The Moon Will Eclipse Mars – And You Can Watch It Happen
SALT LAKE CITY, Utah – The moon will eclipse Mars early Tuesday morning.
Technically, it’s called an occultation. It means the moment one celestial body moves behind another from a certain perspective. And this upcoming event’s perspective is from Earth.
According to Space.com, we Earthlings will be able to witness with our naked eyes the moments Mars passes behind the moon.
More prominent examples of occultations are eclipses of the sun and the moon, but Tuesday’s Mars event can be just as fascinating.
What's happening in the night sky this month?
• Mercury is on the rise
• Mars dons a lunar disguise
• Betelgeuse has a big surprise?
— NASA (@NASA) February 4, 2020
“Over the Desert Southwest and parts of the Rocky Mountain States along and east of the Continental Divide, the entire event will occur under a dark sky, but will take place very low in the east-southeast; an open view of the horizon is required,” according to Space.com.
Mars will pass behind the moon at 4:41 a.m. and reappear at 6:02 a.m.
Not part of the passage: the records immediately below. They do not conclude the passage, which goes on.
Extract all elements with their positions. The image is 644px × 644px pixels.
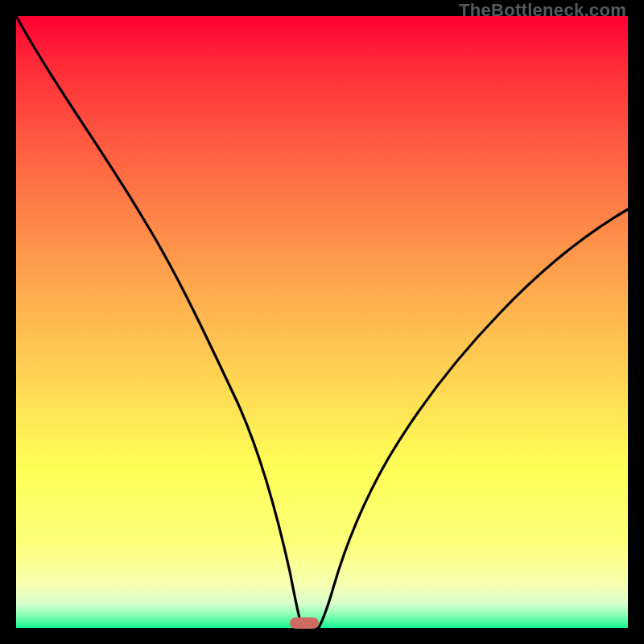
- optimal-marker: [290, 617, 319, 629]
- chart-frame: TheBottleneck.com: [0, 0, 644, 644]
- curve-layer: [16, 16, 628, 628]
- bottleneck-curve: [16, 16, 628, 628]
- plot-area: [16, 16, 628, 628]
KSL meteorologist Grant Weyman said there will be precipitation through the night, but it should begin to clear up by early Tuesday morning. Some areas in the northern end of the state could have cloudier skies as Mars disappears.
In southern Utah, though, chances of seeing the occultation will be far greater. Residents of St. George should have mostly clear skies for the entire event.